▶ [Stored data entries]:

----

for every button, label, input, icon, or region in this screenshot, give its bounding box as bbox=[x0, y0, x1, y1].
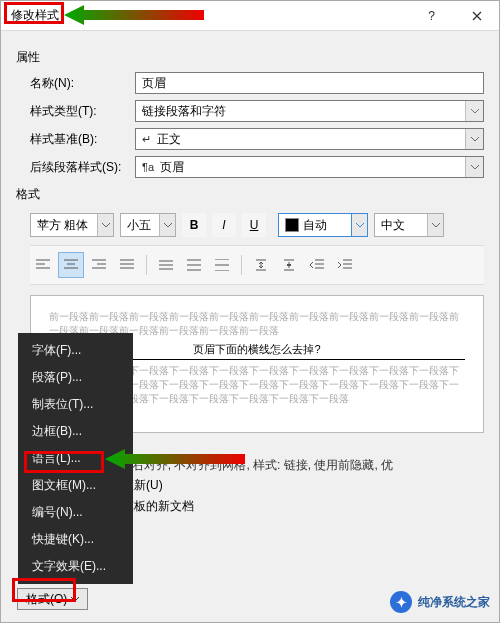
menu-tabs[interactable]: 制表位(T)... bbox=[18, 391, 133, 418]
styletype-label: 样式类型(T): bbox=[30, 103, 125, 120]
indent-increase-button[interactable] bbox=[332, 252, 358, 278]
section-properties: 属性 bbox=[16, 49, 484, 66]
chevron-down-icon bbox=[71, 597, 79, 602]
underline-button[interactable]: U bbox=[242, 213, 266, 237]
name-input[interactable] bbox=[135, 72, 484, 94]
format-dropdown-menu: 字体(F)... 段落(P)... 制表位(T)... 边框(B)... 语言(… bbox=[18, 333, 133, 584]
nextpara-value: 页眉 bbox=[160, 159, 184, 176]
watermark: ✦ 纯净系统之家 bbox=[390, 591, 490, 613]
format-button-label: 格式(O) bbox=[26, 591, 67, 608]
font-combo[interactable]: 苹方 粗体 bbox=[30, 213, 114, 237]
menu-texteffect[interactable]: 文字效果(E)... bbox=[18, 553, 133, 580]
styletype-value: 链接段落和字符 bbox=[142, 103, 226, 120]
menu-font[interactable]: 字体(F)... bbox=[18, 337, 133, 364]
stylebase-label: 样式基准(B): bbox=[30, 131, 125, 148]
font-value: 苹方 粗体 bbox=[37, 217, 88, 234]
para-mark-icon: ¶a bbox=[142, 161, 154, 173]
spacing-decrease-button[interactable] bbox=[276, 252, 302, 278]
fontsize-value: 小五 bbox=[127, 217, 151, 234]
para-mark-icon: ↵ bbox=[142, 133, 151, 146]
bold-button[interactable]: B bbox=[182, 213, 206, 237]
fontcolor-combo[interactable]: 自动 bbox=[278, 213, 368, 237]
watermark-text: 纯净系统之家 bbox=[418, 594, 490, 611]
menu-shortcut[interactable]: 快捷键(K)... bbox=[18, 526, 133, 553]
format-button[interactable]: 格式(O) bbox=[17, 588, 88, 610]
chevron-down-icon bbox=[351, 214, 367, 236]
watermark-logo-icon: ✦ bbox=[390, 591, 412, 613]
chevron-down-icon bbox=[465, 101, 483, 121]
menu-paragraph[interactable]: 段落(P)... bbox=[18, 364, 133, 391]
align-left-button[interactable] bbox=[30, 252, 56, 278]
dialog-title: 修改样式 bbox=[11, 7, 59, 24]
menu-frame[interactable]: 图文框(M)... bbox=[18, 472, 133, 499]
stylebase-value: 正文 bbox=[157, 131, 181, 148]
menu-language[interactable]: 语言(L)... bbox=[18, 445, 133, 472]
linespace-2-button[interactable] bbox=[209, 252, 235, 278]
nextpara-label: 后续段落样式(S): bbox=[30, 159, 125, 176]
spacing-increase-button[interactable] bbox=[248, 252, 274, 278]
fontsize-combo[interactable]: 小五 bbox=[120, 213, 176, 237]
align-justify-button[interactable] bbox=[114, 252, 140, 278]
font-toolbar: 苹方 粗体 小五 B I U 自动 中文 bbox=[30, 209, 484, 241]
chevron-down-icon bbox=[159, 214, 175, 236]
chevron-down-icon bbox=[465, 129, 483, 149]
linespace-1-button[interactable] bbox=[153, 252, 179, 278]
fontcolor-value: 自动 bbox=[303, 217, 327, 234]
indent-decrease-button[interactable] bbox=[304, 252, 330, 278]
chevron-down-icon bbox=[427, 214, 443, 236]
titlebar: 修改样式 ? bbox=[1, 1, 499, 31]
color-swatch bbox=[285, 218, 299, 232]
name-label: 名称(N): bbox=[30, 75, 125, 92]
linespace-15-button[interactable] bbox=[181, 252, 207, 278]
paragraph-toolbar bbox=[30, 245, 484, 285]
chevron-down-icon bbox=[97, 214, 113, 236]
modify-style-dialog: 修改样式 ? 属性 名称(N): 样式类型(T): 链接段落和字符 bbox=[0, 0, 500, 623]
nextpara-combo[interactable]: ¶a 页眉 bbox=[135, 156, 484, 178]
menu-border[interactable]: 边框(B)... bbox=[18, 418, 133, 445]
language-combo[interactable]: 中文 bbox=[374, 213, 444, 237]
align-right-button[interactable] bbox=[86, 252, 112, 278]
close-button[interactable] bbox=[454, 1, 499, 31]
stylebase-combo[interactable]: ↵ 正文 bbox=[135, 128, 484, 150]
align-center-button[interactable] bbox=[58, 252, 84, 278]
section-format: 格式 bbox=[16, 186, 484, 203]
italic-button[interactable]: I bbox=[212, 213, 236, 237]
chevron-down-icon bbox=[465, 157, 483, 177]
menu-numbering[interactable]: 编号(N)... bbox=[18, 499, 133, 526]
language-value: 中文 bbox=[381, 217, 405, 234]
titlebar-buttons: ? bbox=[409, 1, 499, 31]
help-button[interactable]: ? bbox=[409, 1, 454, 31]
styletype-combo[interactable]: 链接段落和字符 bbox=[135, 100, 484, 122]
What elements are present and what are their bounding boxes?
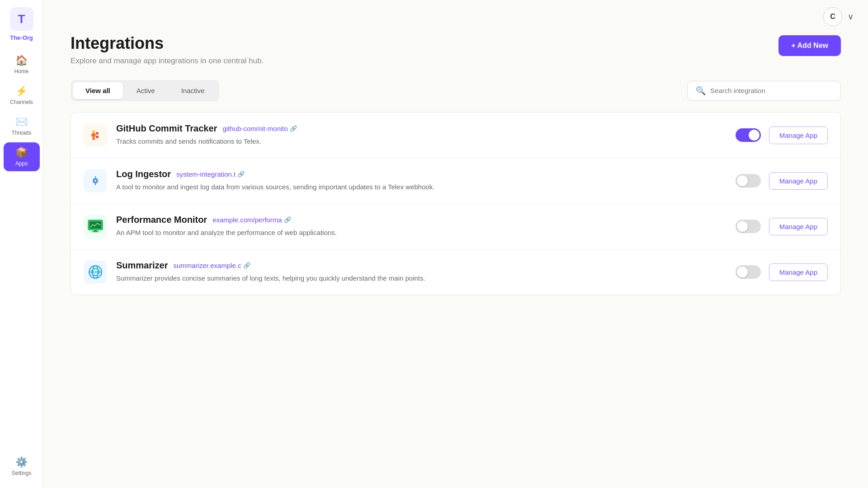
integration-controls: Manage App [736,218,828,235]
toggle-perf[interactable] [736,220,761,233]
integration-name-row: Summarizer summarizer.example.c 🔗 [116,260,726,271]
filter-bar: View all Active Inactive 🔍 [71,80,841,101]
tab-view-all[interactable]: View all [73,82,123,99]
integration-icon-github [84,123,107,147]
home-icon: 🏠 [15,55,28,66]
integration-info-github: GitHub Commit Tracker github-commit-moni… [116,123,726,147]
table-row: GitHub Commit Tracker github-commit-moni… [71,113,840,158]
channels-icon: ⚡ [15,85,28,97]
toggle-summ[interactable] [736,265,761,279]
integration-icon-summ [84,260,107,284]
toggle-thumb [737,267,748,277]
integration-info-log: Log Ingestor system-integration.t 🔗 A to… [116,169,726,192]
page-content: Integrations Explore and manage app inte… [43,33,868,488]
integration-link-text: summarizer.example.c [174,262,241,269]
manage-app-button-log[interactable]: Manage App [769,172,828,190]
integration-info-perf: Performance Monitor example.com/performa… [116,215,726,238]
manage-app-button-perf[interactable]: Manage App [769,218,828,235]
user-avatar[interactable]: C [823,7,842,26]
integration-link[interactable]: summarizer.example.c 🔗 [174,262,250,269]
integration-desc: Tracks commits and sends notifications t… [116,136,726,147]
integration-link-text: github-commit-monito [222,125,288,132]
external-link-icon: 🔗 [284,216,291,223]
table-row: Performance Monitor example.com/performa… [71,204,840,249]
sidebar-item-label-home: Home [14,68,28,75]
svg-point-3 [96,132,99,135]
integration-link-text: system-integration.t [176,170,236,178]
svg-point-6 [94,180,96,182]
sidebar-item-label-settings: Settings [12,470,31,476]
toggle-log[interactable] [736,174,761,188]
toggle-thumb [737,175,748,186]
svg-point-0 [91,133,96,137]
org-name: The-Org [10,34,33,41]
table-row: Summarizer summarizer.example.c 🔗 Summar… [71,249,840,295]
integration-link[interactable]: github-commit-monito 🔗 [222,125,297,132]
sidebar-item-apps[interactable]: 📦 Apps [4,142,40,171]
integration-desc: Summarizer provides concise summaries of… [116,273,726,284]
integration-name: GitHub Commit Tracker [116,123,217,134]
org-logo[interactable]: T [10,7,33,31]
toggle-github[interactable] [736,128,761,142]
external-link-icon: 🔗 [237,171,245,178]
table-row: Log Ingestor system-integration.t 🔗 A to… [71,158,840,204]
toggle-thumb [737,221,748,232]
sidebar-item-home[interactable]: 🏠 Home [4,50,40,79]
integration-controls: Manage App [736,172,828,190]
integration-link[interactable]: example.com/performa 🔗 [212,216,291,224]
integration-name-row: Log Ingestor system-integration.t 🔗 [116,169,726,179]
user-menu-chevron[interactable]: ∨ [848,12,854,22]
integration-name: Performance Monitor [116,215,207,225]
sidebar: T The-Org 🏠 Home ⚡ Channels ✉️ Threads 📦… [0,0,43,488]
sidebar-item-label-apps: Apps [15,160,28,167]
apps-icon: 📦 [15,147,28,159]
sidebar-item-label-threads: Threads [11,130,31,136]
integration-controls: Manage App [736,263,828,281]
integration-name: Summarizer [116,260,168,271]
toggle-thumb [749,130,760,141]
add-new-button[interactable]: + Add New [778,35,841,56]
page-title: Integrations [71,33,264,53]
sidebar-item-threads[interactable]: ✉️ Threads [4,112,40,141]
manage-app-button-summ[interactable]: Manage App [769,263,828,281]
svg-point-1 [92,130,95,133]
svg-rect-13 [92,231,99,232]
tab-inactive[interactable]: Inactive [169,82,217,99]
search-input[interactable] [710,87,832,94]
integration-link-text: example.com/performa [212,216,282,224]
page-header: Integrations Explore and manage app inte… [71,33,841,66]
integration-icon-perf [84,215,107,238]
integrations-list: GitHub Commit Tracker github-commit-moni… [71,112,841,295]
sidebar-item-settings[interactable]: ⚙️ Settings [4,452,40,481]
tab-active[interactable]: Active [124,82,168,99]
sidebar-item-channels[interactable]: ⚡ Channels [4,81,40,110]
page-subtitle: Explore and manage app integrations in o… [71,56,264,66]
integration-name-row: GitHub Commit Tracker github-commit-moni… [116,123,726,134]
sidebar-item-label-channels: Channels [10,99,33,105]
svg-rect-12 [94,230,97,231]
manage-app-button-github[interactable]: Manage App [769,127,828,144]
page-title-group: Integrations Explore and manage app inte… [71,33,264,66]
integration-info-summ: Summarizer summarizer.example.c 🔗 Summar… [116,260,726,284]
svg-point-2 [92,137,95,140]
topbar: C ∨ [43,0,868,33]
search-box: 🔍 [687,81,841,101]
integration-desc: An APM tool to monitor and analyze the p… [116,228,726,238]
integration-icon-log [84,169,107,192]
external-link-icon: 🔗 [243,262,250,269]
svg-point-4 [96,136,99,138]
external-link-icon: 🔗 [290,125,297,132]
integration-controls: Manage App [736,127,828,144]
integration-name-row: Performance Monitor example.com/performa… [116,215,726,225]
integration-name: Log Ingestor [116,169,171,179]
threads-icon: ✉️ [15,116,28,128]
filter-tabs: View all Active Inactive [71,80,219,101]
integration-link[interactable]: system-integration.t 🔗 [176,170,245,178]
integration-desc: A tool to monitor and ingest log data fr… [116,182,726,192]
search-icon: 🔍 [696,86,706,96]
main-content: C ∨ Integrations Explore and manage app … [43,0,868,488]
settings-icon: ⚙️ [15,456,28,468]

----

▶ [Exercise directions]: Count every line of the entries that includes "search", and say the number alone.

▶ [Answer for the task]: 3